Give the records again exactly, but drop the pictures.

■ Input data ■

■ ■ ■

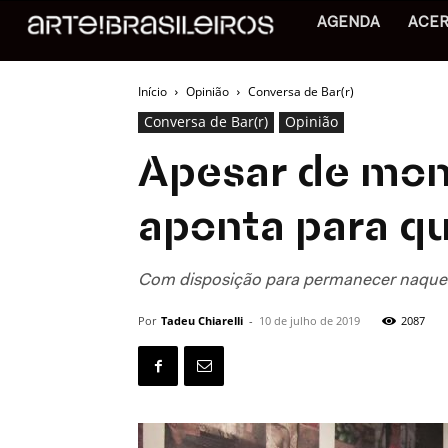
AGENDA
ACE
Início
Opinião
Conversa de Bar(r)
Conversa de Bar(r)
Opinião
Apesar de mon
aponta para q
Com disposição para permanecer naquele 
Por
Tadeu Chiarelli
-
10 de julho de 2019
2087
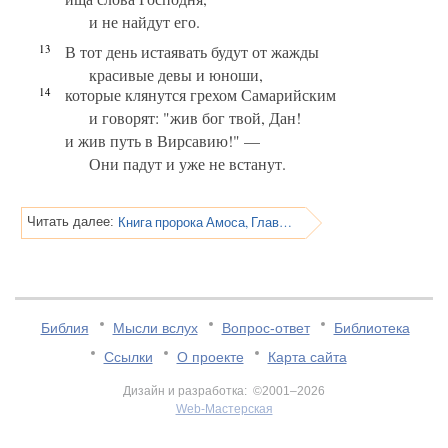
и не найдут его.
13
В тот день истаявать будут от жажды
красивые девы и юноши,
14
которые клянутся грехом Самарийским
и говорят: "жив бог твой, Дан!
и жив путь в Вирсавию!" —
Они падут и уже не встанут.
Книга пророка Амоса, Глава 9
Читать далее:
Библия
Мысли вслух
Вопрос-ответ
Библиотека
Ссылки
О проекте
Карта сайта
Дизайн и разработка: ©2001–2026
Web-Мастерская
v:2.0.3.107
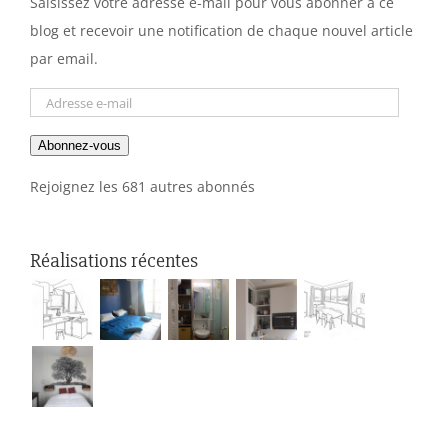
Saisissez votre adresse e-mail pour vous abonner à ce
blog et recevoir une notification de chaque nouvel article
par email.
Adresse
e-
Abonnez-vous
mail
Rejoignez les 681 autres abonnés
Réalisations récentes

■ ■ ■

■ Output for this task ■
AGENDA
ACE
Início
Opinião
Conversa de Bar(r)
Conversa de Bar(r)
Opinião
Apesar de mon
aponta para q
Com disposição para permanecer naquele 
Por
Tadeu Chiarelli
-
10 de julho de 2019
2087
и не найдут его.
13
В тот день истаявать будут от жажды
красивые девы и юноши,
14
которые клянутся грехом Самарийским
и говорят: "жив бог твой, Дан!
и жив путь в Вирсавию!" —
Они падут и уже не встанут.
Книга пророка Амоса, Глава 9
Читать далее:
Библия
Мысли вслух
Вопрос-ответ
Библиотека
Ссылки
О проекте
Карта сайта
Дизайн и разработка: ©2001–2026
Web-Мастерская
v:2.0.3.107
Saisissez votre adresse e-mail pour vous abonner à ce
blog et recevoir une notification de chaque nouvel article
par email.
Adresse
e-
Abonnez-vous
mail
Rejoignez les 681 autres abonnés
Réalisations récentes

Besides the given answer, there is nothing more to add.